Irritations IX : même la Présidence !

ICB, fidèle à notre combat, me signale l'emploi du terme screenshot lors d'un séminaire dans son entreprise… Mais aussitôt le conférencier s'est repris et a dit "euh… capture d'écran, c'est mieux". On peut trouver cela positif, la cause n'est pas désespérée, même dans le milieu des informaticiens de haut vol.
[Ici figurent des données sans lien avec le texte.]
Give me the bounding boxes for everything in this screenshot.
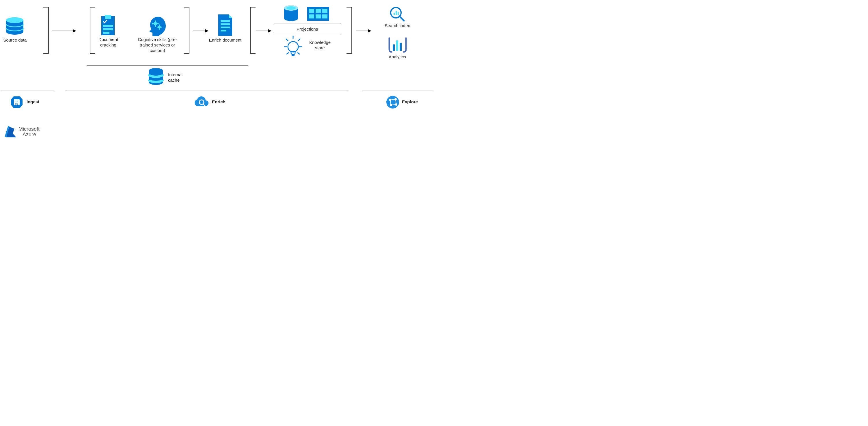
projections-bottom-rule xyxy=(274,34,341,34)
svg-point-45 xyxy=(288,41,298,52)
branding-line1: Microsoft xyxy=(19,126,39,132)
svg-rect-17 xyxy=(159,25,160,26)
arrow-proj-to-explore xyxy=(356,29,372,33)
svg-point-16 xyxy=(158,26,161,29)
ingest-rule xyxy=(1,91,54,91)
analytics-label: Analytics xyxy=(381,54,413,60)
svg-rect-37 xyxy=(322,14,328,19)
svg-marker-22 xyxy=(205,29,209,33)
svg-rect-33 xyxy=(316,9,321,13)
knowledge-store-label: Knowledge store xyxy=(306,40,334,51)
svg-rect-53 xyxy=(398,12,399,15)
svg-line-44 xyxy=(298,53,300,54)
enrich-phase-label: Enrich xyxy=(212,99,235,105)
svg-point-9 xyxy=(154,22,157,25)
arrow-source-to-enrich xyxy=(52,29,76,33)
blob-icon xyxy=(283,5,299,21)
svg-rect-26 xyxy=(221,30,226,31)
svg-point-1 xyxy=(6,17,23,23)
svg-rect-34 xyxy=(322,9,328,13)
enrich-document-icon xyxy=(217,14,233,36)
svg-rect-10 xyxy=(155,21,156,22)
enrich-rule xyxy=(65,91,348,91)
svg-rect-19 xyxy=(157,27,158,28)
arrow-enrich-to-doc xyxy=(193,29,209,33)
ingest-phase-icon: 10 01 xyxy=(10,95,24,109)
svg-line-50 xyxy=(399,16,404,21)
analytics-icon xyxy=(388,36,407,54)
svg-rect-36 xyxy=(316,14,321,19)
svg-rect-55 xyxy=(396,40,398,51)
svg-rect-11 xyxy=(155,25,156,27)
svg-rect-54 xyxy=(393,44,395,51)
ingest-phase-label: Ingest xyxy=(27,99,50,105)
diagram-canvas: Source data Document cracking xyxy=(0,0,434,213)
svg-line-40 xyxy=(298,39,300,41)
svg-marker-48 xyxy=(368,29,371,33)
svg-rect-56 xyxy=(400,43,402,51)
table-icon xyxy=(307,6,330,21)
explore-rule xyxy=(362,91,433,91)
svg-rect-7 xyxy=(103,28,113,30)
enrich-phase-icon xyxy=(194,95,209,108)
svg-marker-28 xyxy=(268,29,272,33)
svg-text:10: 10 xyxy=(15,100,19,102)
cognitive-skills-label: Cognitive skills (pre- trained services … xyxy=(134,37,181,53)
svg-rect-52 xyxy=(396,11,397,15)
svg-rect-18 xyxy=(159,29,160,30)
branding-line2: Azure xyxy=(19,132,39,137)
document-cracking-icon xyxy=(100,15,116,36)
svg-rect-32 xyxy=(309,9,314,13)
search-index-icon xyxy=(389,6,406,23)
source-data-icon xyxy=(5,17,25,36)
explore-phase-icon xyxy=(386,95,400,109)
svg-point-30 xyxy=(286,6,296,10)
source-data-label: Source data xyxy=(0,37,30,43)
enrich-document-label: Enrich document xyxy=(204,37,247,43)
cognitive-skills-icon xyxy=(147,15,168,36)
bracket-after-source xyxy=(43,7,52,54)
azure-branding-text: Microsoft Azure xyxy=(19,126,39,137)
svg-point-64 xyxy=(386,96,399,108)
explore-phase-label: Explore xyxy=(402,99,428,105)
svg-rect-24 xyxy=(221,23,230,25)
bracket-enrich-close xyxy=(184,7,193,54)
svg-text:01: 01 xyxy=(15,102,19,105)
arrow-doc-to-proj xyxy=(256,29,272,33)
internal-cache-icon xyxy=(148,68,164,87)
svg-rect-25 xyxy=(221,27,230,28)
svg-rect-51 xyxy=(394,13,395,15)
svg-rect-8 xyxy=(103,32,110,34)
svg-rect-23 xyxy=(221,20,230,22)
search-index-label: Search index xyxy=(381,23,413,29)
svg-rect-46 xyxy=(292,54,294,56)
svg-rect-6 xyxy=(103,25,113,27)
bracket-proj-open xyxy=(247,7,255,54)
svg-marker-3 xyxy=(73,29,76,33)
svg-rect-20 xyxy=(161,27,162,28)
svg-rect-5 xyxy=(105,15,111,19)
azure-logo-icon xyxy=(3,125,18,139)
internal-cache-label: Internal cache xyxy=(168,72,194,83)
projections-label: Projections xyxy=(274,27,341,32)
knowledge-store-icon xyxy=(283,35,303,61)
bracket-proj-close xyxy=(346,7,355,54)
svg-rect-35 xyxy=(309,14,314,19)
document-cracking-label: Document cracking xyxy=(92,37,124,48)
svg-line-39 xyxy=(286,39,288,41)
svg-line-43 xyxy=(286,53,289,54)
Moins positive est cette autre information, d'ICB toujours : dans un spectacle scolaire d'enfants de quatrième, organisé par le professeur de français, alternant scènettes et projections de textes, les textes en question étaient truffés de fautes d'orthographe (pluriel non accordé, etc.). Quand on songe que, pour Mme Belkacem, ces enfants (en fait leurs suivants) auront commencé une deuxième langue vivante dès la cinquième, on frémit. À moins de considérer que, dans quelques générations, le latin et le grec seront oubliés, le français sera une langue morte, étudiée par les élèves les plus brillants, et que la langue usuelle sera l'anglais, le chinois étant la première et la seule langue vivante étrangère...

Le relâchement vient d'en haut… Je ne veux pas parler des publicitaires ni des journalistes ni des footballeurs. Je veux parler de l'Élysée !
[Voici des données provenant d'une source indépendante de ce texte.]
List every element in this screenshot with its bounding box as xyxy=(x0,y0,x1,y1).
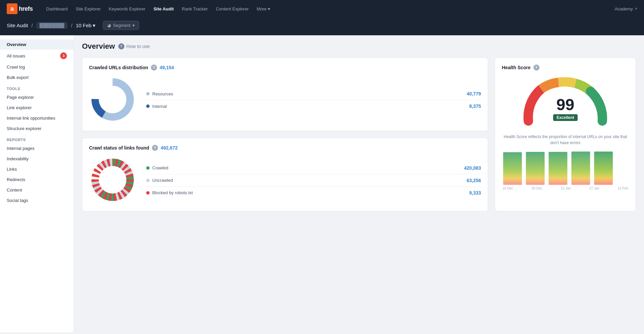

Le Figaro du 12 mars 2015 reproduisait un extrait du dossier de presse de l'opération "La France s'engage" de la Présidence : "Des soutiens financiers variés, ceux liés au fond d'expérimentation jeunesse étant en cours d'instruction pour un conventionnement pluriannuel lié à des objectifs précis de croissance et d'essaimage".

Et faisait remarquer que, outre le galimatias administratif, le texte comprenait une belle coquille : il fallait comprendre en effet "fonds financier" et non "le fond du trou" dans lequel seraient plongés les jeunes en difficulté...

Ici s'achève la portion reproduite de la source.